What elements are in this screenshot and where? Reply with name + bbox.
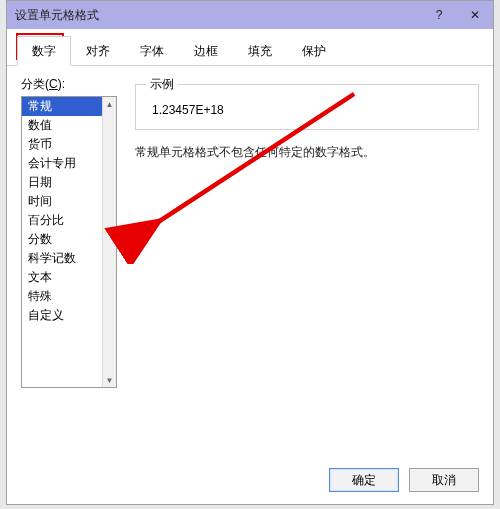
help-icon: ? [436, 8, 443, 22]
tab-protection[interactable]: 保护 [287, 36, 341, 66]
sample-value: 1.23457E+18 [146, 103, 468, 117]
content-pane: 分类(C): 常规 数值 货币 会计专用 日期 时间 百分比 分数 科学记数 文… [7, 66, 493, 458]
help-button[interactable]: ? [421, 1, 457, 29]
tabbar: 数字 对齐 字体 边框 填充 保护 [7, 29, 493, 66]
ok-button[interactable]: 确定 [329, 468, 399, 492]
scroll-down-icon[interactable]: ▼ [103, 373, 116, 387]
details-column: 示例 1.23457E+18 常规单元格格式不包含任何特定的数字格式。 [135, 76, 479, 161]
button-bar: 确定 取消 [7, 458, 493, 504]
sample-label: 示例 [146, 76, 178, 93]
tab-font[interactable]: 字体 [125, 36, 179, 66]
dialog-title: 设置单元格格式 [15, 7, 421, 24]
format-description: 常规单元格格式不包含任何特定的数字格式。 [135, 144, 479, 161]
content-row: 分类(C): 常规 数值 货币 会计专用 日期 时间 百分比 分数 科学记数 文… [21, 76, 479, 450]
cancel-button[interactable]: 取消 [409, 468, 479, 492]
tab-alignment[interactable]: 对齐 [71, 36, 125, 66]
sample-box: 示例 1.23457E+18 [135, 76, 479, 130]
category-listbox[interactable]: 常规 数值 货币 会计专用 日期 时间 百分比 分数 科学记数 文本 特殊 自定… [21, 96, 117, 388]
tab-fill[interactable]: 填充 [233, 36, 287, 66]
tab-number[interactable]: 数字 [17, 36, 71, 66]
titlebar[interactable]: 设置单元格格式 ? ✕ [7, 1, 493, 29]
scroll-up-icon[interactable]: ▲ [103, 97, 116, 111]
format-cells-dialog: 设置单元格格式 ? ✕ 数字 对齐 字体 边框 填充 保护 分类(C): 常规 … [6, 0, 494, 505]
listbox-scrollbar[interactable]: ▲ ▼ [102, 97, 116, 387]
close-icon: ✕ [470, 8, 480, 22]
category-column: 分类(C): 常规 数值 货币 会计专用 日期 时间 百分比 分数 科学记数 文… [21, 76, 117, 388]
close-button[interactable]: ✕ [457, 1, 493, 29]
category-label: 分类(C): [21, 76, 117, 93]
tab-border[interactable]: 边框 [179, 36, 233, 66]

---

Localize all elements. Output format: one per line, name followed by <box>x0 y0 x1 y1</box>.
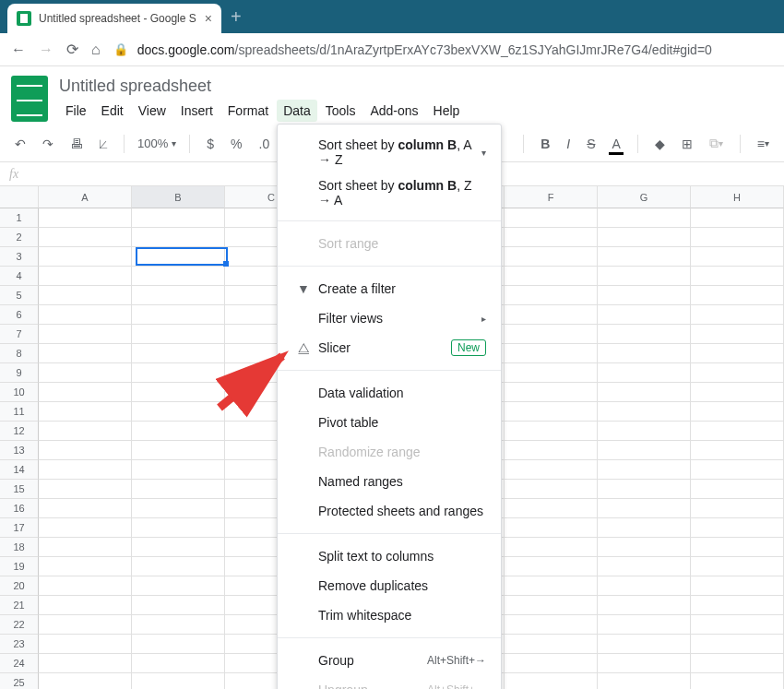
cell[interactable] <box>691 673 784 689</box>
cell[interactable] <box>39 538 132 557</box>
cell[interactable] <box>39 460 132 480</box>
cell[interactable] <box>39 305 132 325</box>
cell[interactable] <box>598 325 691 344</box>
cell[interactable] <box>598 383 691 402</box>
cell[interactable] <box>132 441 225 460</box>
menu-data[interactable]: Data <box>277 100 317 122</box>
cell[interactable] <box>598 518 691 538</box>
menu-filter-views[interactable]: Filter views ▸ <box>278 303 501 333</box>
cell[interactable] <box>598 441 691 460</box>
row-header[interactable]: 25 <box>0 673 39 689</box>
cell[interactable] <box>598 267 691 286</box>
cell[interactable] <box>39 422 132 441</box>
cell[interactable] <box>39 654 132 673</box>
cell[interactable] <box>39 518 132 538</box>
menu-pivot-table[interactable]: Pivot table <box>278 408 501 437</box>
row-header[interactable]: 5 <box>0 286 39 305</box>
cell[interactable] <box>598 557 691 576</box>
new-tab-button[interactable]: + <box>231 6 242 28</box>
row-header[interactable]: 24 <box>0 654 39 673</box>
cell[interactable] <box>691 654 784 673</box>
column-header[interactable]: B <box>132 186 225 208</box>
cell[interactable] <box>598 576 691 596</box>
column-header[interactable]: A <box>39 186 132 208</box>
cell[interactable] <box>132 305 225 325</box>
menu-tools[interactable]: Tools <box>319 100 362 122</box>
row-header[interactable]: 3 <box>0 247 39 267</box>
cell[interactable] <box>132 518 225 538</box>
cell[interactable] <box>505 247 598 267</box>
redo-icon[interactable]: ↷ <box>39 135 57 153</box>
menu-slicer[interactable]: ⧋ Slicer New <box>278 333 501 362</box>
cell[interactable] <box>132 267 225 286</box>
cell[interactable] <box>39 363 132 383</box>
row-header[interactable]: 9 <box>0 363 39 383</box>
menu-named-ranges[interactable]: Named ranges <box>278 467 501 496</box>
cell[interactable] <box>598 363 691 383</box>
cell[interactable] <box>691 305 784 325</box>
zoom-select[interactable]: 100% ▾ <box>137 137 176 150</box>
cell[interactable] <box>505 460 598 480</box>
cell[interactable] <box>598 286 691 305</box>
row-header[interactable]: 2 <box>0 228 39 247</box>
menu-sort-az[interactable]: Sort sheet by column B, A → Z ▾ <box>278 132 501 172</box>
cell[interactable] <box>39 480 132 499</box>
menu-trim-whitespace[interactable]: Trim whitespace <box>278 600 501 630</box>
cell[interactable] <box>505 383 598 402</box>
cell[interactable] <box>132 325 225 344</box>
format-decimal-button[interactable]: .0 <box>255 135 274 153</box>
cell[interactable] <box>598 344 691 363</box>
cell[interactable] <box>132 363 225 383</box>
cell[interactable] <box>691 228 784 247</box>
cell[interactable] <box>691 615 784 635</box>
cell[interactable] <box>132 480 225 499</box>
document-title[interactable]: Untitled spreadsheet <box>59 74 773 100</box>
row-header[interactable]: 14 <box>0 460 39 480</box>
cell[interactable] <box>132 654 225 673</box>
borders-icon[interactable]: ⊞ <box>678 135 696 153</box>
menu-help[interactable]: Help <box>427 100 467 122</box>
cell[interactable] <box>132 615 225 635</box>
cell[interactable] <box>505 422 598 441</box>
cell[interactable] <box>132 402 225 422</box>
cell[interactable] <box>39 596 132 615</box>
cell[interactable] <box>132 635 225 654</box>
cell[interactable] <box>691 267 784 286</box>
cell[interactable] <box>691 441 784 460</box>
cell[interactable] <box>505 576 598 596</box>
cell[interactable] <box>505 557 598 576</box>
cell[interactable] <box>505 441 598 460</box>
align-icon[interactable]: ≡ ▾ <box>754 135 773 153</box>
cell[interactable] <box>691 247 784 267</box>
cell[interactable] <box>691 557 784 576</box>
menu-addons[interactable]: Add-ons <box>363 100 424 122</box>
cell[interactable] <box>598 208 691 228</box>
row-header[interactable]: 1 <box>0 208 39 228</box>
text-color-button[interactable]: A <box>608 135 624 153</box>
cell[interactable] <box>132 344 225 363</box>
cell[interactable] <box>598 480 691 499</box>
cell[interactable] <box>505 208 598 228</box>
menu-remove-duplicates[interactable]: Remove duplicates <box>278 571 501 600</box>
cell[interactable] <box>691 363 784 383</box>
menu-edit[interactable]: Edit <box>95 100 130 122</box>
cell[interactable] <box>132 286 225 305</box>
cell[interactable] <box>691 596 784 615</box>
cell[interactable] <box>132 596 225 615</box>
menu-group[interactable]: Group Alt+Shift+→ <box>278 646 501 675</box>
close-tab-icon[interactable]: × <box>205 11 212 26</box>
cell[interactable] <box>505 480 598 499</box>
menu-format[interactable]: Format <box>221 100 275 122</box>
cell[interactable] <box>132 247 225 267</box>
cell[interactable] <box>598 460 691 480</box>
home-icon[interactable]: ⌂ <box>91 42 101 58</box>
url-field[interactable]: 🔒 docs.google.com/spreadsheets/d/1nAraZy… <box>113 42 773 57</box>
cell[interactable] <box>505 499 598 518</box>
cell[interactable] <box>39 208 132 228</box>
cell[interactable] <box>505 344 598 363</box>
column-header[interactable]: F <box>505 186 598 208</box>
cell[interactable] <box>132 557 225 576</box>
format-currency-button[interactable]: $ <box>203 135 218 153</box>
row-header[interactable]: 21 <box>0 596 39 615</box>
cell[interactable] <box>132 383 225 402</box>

---

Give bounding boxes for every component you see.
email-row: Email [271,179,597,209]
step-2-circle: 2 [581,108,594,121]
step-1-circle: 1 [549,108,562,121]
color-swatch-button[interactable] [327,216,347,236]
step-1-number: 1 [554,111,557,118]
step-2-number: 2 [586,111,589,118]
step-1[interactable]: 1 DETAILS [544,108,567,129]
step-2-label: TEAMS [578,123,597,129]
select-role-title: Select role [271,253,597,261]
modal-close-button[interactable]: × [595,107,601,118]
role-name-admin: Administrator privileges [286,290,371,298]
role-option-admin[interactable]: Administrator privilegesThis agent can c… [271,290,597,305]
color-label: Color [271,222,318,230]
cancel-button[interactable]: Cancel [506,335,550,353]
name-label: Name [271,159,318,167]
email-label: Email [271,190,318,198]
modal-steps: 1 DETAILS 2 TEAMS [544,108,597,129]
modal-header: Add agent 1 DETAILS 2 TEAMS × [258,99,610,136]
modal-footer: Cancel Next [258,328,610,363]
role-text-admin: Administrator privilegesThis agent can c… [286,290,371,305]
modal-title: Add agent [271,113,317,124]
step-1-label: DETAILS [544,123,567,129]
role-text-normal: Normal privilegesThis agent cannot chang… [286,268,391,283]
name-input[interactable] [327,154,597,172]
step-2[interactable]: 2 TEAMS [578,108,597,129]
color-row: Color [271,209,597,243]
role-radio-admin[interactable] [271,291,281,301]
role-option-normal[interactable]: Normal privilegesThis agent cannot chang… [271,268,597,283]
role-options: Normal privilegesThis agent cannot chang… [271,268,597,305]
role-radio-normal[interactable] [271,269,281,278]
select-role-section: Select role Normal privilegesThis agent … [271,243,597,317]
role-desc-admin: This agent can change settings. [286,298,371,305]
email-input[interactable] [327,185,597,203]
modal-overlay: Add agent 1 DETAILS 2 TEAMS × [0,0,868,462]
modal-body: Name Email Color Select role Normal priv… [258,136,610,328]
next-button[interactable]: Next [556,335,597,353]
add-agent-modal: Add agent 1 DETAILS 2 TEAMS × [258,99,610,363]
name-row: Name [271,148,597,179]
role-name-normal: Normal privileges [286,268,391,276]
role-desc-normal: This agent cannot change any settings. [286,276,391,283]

The problem:
Say how many lines above include "change", please, and nothing else.

Answer to this problem:
2